Day turns to night, and the hours slip by; the L train passes overhead, the restaurant waits in the dark for whatever comes next, and the Computer’s clock ticks down to zero. This episode is called “Goodbye,” but it’s hardly an ending. With everything out in the open between the big three, The Bear and The Bear are going places. 

Stray observations 

  • • Jeremy Allen White, Ayo Edebiri, and Ebon Moss-Bachrach have been stellar from the beginning, and they’ve brought us along on every step of their characters’ journeys. So it’s a privilege to watch them perform what’s essentially a three-person play. Give them those Emmys!
  • • Carmy has his big conversations with Sydney and Richie the same day he cleared the air with Deedee—an 18-hour marathon to self-actualization.
  • • When Richie finds out Carmy is abandoning his life’s work, he assumes drugs are involved. I can only imagine the Mikey flashbacks playing out in his mind.
  • • I didn’t realize how much I missed watching Jeremy Allen white suck on a cig in his signature white T-shirt. Our boy is going back to the start.

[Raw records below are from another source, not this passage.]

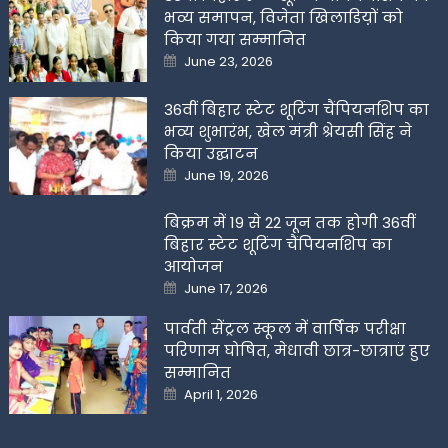
भव्य समापन, विजेता खिलाडिय़ों को
किया गया सम्मानित
Posted
June 23, 2026
on
36वीं बिहार स्टेट शूटिंग चैंपियनशिप का
भव्य शुभारंभ, खेल मंत्री श्रेयसी सिंह ने
किया उद्घाटन
Posted
June 19, 2026
on
बिक्रम में 19 से 22 जून तक होगी 36वीं
बिहार स्टेट शूटिंग चैंपियनशिप का
आयोजन
Posted
June 17, 2026
on
पार्वती सेंट्रल स्कूल में वार्षिक परीक्षा
परिणाम घोषित, मेधावी छात्र-छात्राएं हुए
सम्मानित
Posted
April 1, 2026
on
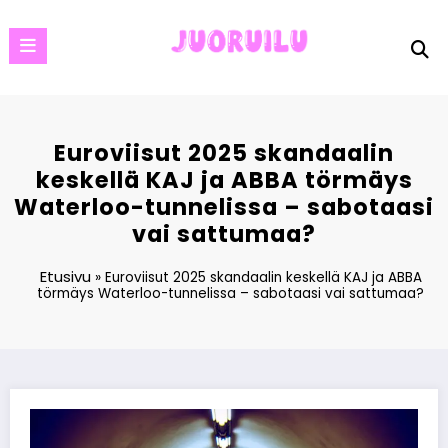
Skip
to
content
Euroviisut 2025 skandaalin
keskellä KAJ ja ABBA törmäys
Waterloo-tunnelissa – sabotaasi
vai sattumaa?
Etusivu
»
Euroviisut 2025 skandaalin keskellä KAJ ja ABBA
törmäys Waterloo-tunnelissa – sabotaasi vai sattumaa?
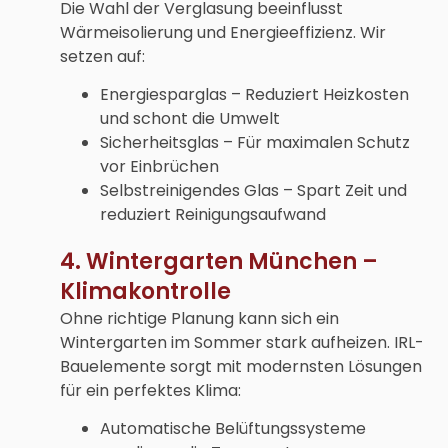
Die Wahl der Verglasung beeinflusst
Wärmeisolierung und Energieeffizienz. Wir
setzen auf:
Energiesparglas – Reduziert Heizkosten
und schont die Umwelt
Sicherheitsglas – Für maximalen Schutz
vor Einbrüchen
Selbstreinigendes Glas – Spart Zeit und
reduziert Reinigungsaufwand
4. Wintergarten München –
Klimakontrolle
Ohne richtige Planung kann sich ein
Wintergarten im Sommer stark aufheizen. IRL-
Bauelemente sorgt mit modernsten Lösungen
für ein perfektes Klima:
Automatische Belüftungssysteme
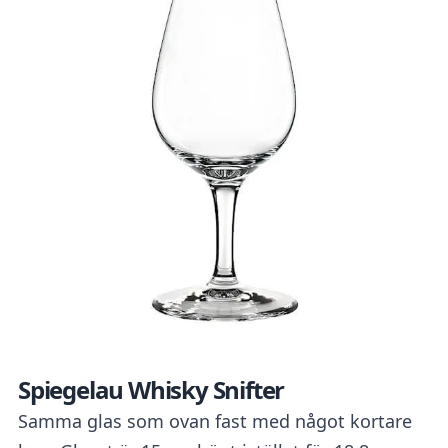
Spiegelau Whisky Snifter
Samma glas som ovan fast med något kortare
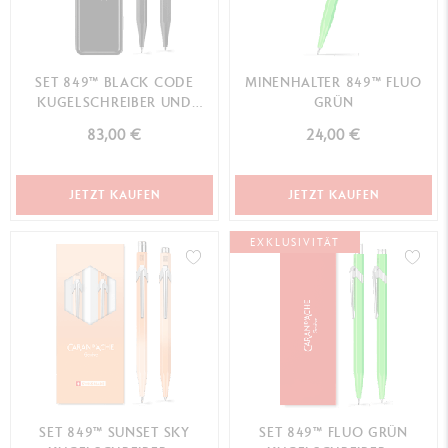
SET 849™ BLACK CODE
MINENHALTER 849™ FLUO
KUGELSCHREIBER UND
GRÜN
MINENHALTER –
83,00 €
24,00 €
SONDEREDITION
JETZT KAUFEN
JETZT KAUFEN
EXKLUSIVITÄT
SET 849™ SUNSET SKY
SET 849™ FLUO GRÜN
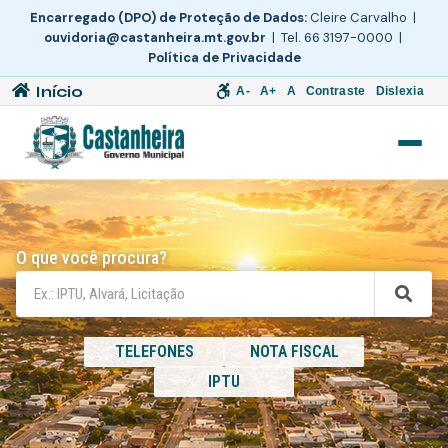
Encarregado (DPO) de Proteção de Dados:
Cleire Carvalho |
ouvidoria@castanheira.mt.gov.br
| Tel. 66 3197-0000 |
Política de Privacidade
Início
A-
A+
A
Contraste
Dislexia
O que você procura?
TELEFONES
NOTA FISCAL
IPTU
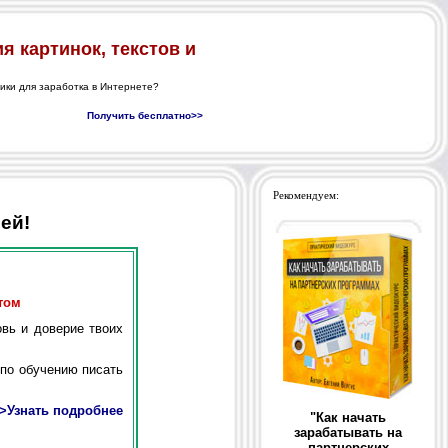
Рекомендуем:
ей!
том
вь и доверие твоих
по обучению писать
>Узнать подробнее
"Как начать
зарабатывать на
партнерских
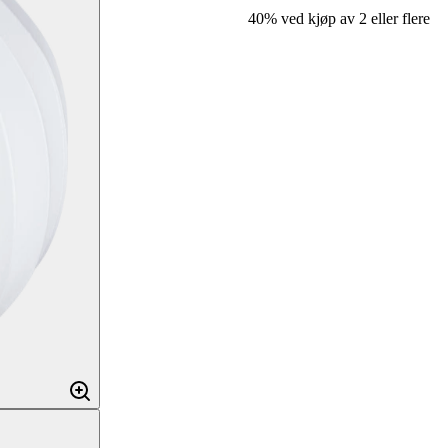
40% ved kjøp av 2 eller flere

  • • When Sydney asks Richie to come on as a partner, he says he doesn’t need to be “the ambassador of St. Paddy’s Day.” Does this mean he thinks she sees him as a leprechaun, or…?
  • • “Goodbye” isn’t big on comedy, but I laughed out loud when Carmy dismissed Shapiro as only a semi-decent chef. “I smoke him, and so do you,” he tells Syd.
  • • That French Laundry cookbook is serious business; no wonder Richie is so impressed with Carm for hacking it in haute cuisine.